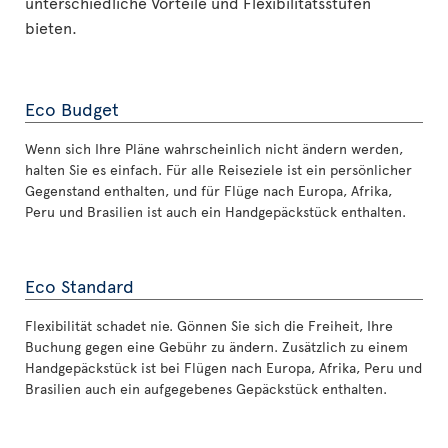
unterschiedliche Vorteile und Flexibilitätsstufen
bieten.
Eco Budget
Wenn sich Ihre Pläne wahrscheinlich nicht ändern werden,
halten Sie es einfach. Für alle Reiseziele ist ein persönlicher
Gegenstand enthalten, und für Flüge nach Europa, Afrika,
Peru und Brasilien ist auch ein Handgepäckstück enthalten.
Eco Standard
Flexibilität schadet nie. Gönnen Sie sich die Freiheit, Ihre
Buchung gegen eine Gebühr zu ändern. Zusätzlich zu einem
Handgepäckstück ist bei Flügen nach Europa, Afrika, Peru und
Brasilien auch ein aufgegebenes Gepäckstück enthalten.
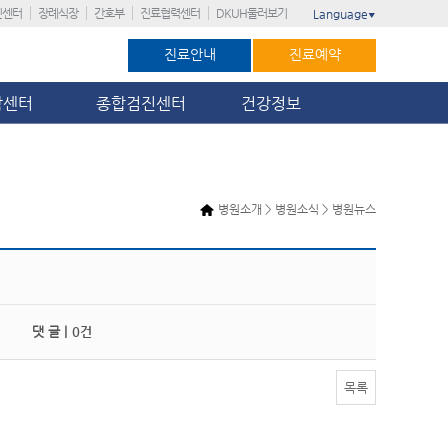
진센터
장례식장
간호부
진료협력센터
DKUH둘러보기
Language
▼
진료안내
진료예약
암센터
종합검진센터
건강정보
병원소개 > 병원소식 > 병원뉴스
댓 글 |
0건
목록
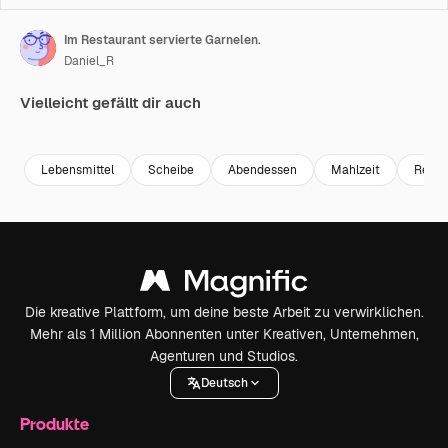
Im Restaurant servierte Garnelen.
Daniel_R
Vielleicht gefällt dir auch
Premium
Premium
Generiert von KI
Premium
Premium
Lebensmittel
Scheibe
Abendessen
Mahlzeit
Resta
Die kreative Plattform, um deine beste Arbeit zu verwirklichen.
Mehr als 1 Million Abonnenten unter Kreativen, Unternehmen,
Agenturen und Studios.
Deutsch
Produkte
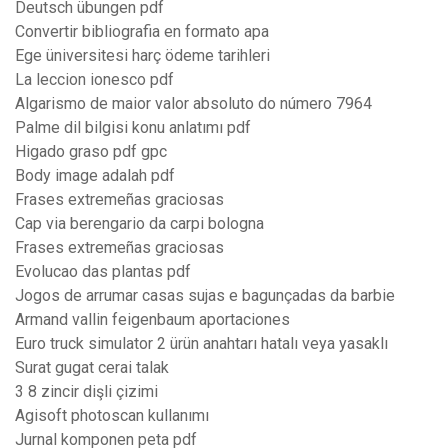
Deutsch übungen pdf
Convertir bibliografia en formato apa
Ege üniversitesi harç ödeme tarihleri
La leccion ionesco pdf
Algarismo de maior valor absoluto do número 7964
Palme dil bilgisi konu anlatımı pdf
Higado graso pdf gpc
Body image adalah pdf
Frases extremeñas graciosas
Cap via berengario da carpi bologna
Frases extremeñas graciosas
Evolucao das plantas pdf
Jogos de arrumar casas sujas e bagunçadas da barbie
Armand vallin feigenbaum aportaciones
Euro truck simulator 2 ürün anahtarı hatalı veya yasaklı
Surat gugat cerai talak
3 8 zincir dişli çizimi
Agisoft photoscan kullanımı
Jurnal komponen peta pdf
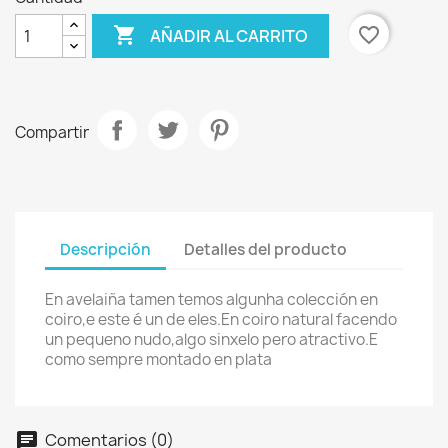

favorite_border
AÑADIR AL CARRITO
Compartir
Descripción
Detalles del producto
En avelaiña tamen temos algunha colección en
coiro,e este é un de eles.En coiro natural facendo
un pequeno nudo,algo sinxelo pero atractivo.E
como sempre montado en plata
Comentarios (0)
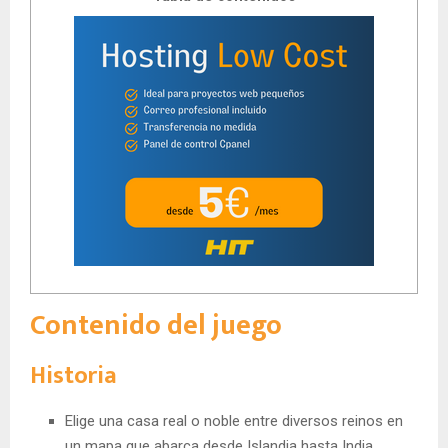
Contenido del juego
Historia
Elige una casa real o noble entre diversos reinos en
un mapa que abarca desde Islandia hasta India,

■ **Exercise**
From the line that holds "un pequeno nudo,algo sinxelo pero atractivo.E" to the last line of the data, return those lines exactly and nothing else; both ends count, and pictures stay out.

■ **Exercise answer**
un pequeno nudo,algo sinxelo pero atractivo.E
como sempre montado en plata
Comentarios (0)
Contenido del juego
Historia
Elige una casa real o noble entre diversos reinos en
un mapa que abarca desde Islandia hasta India,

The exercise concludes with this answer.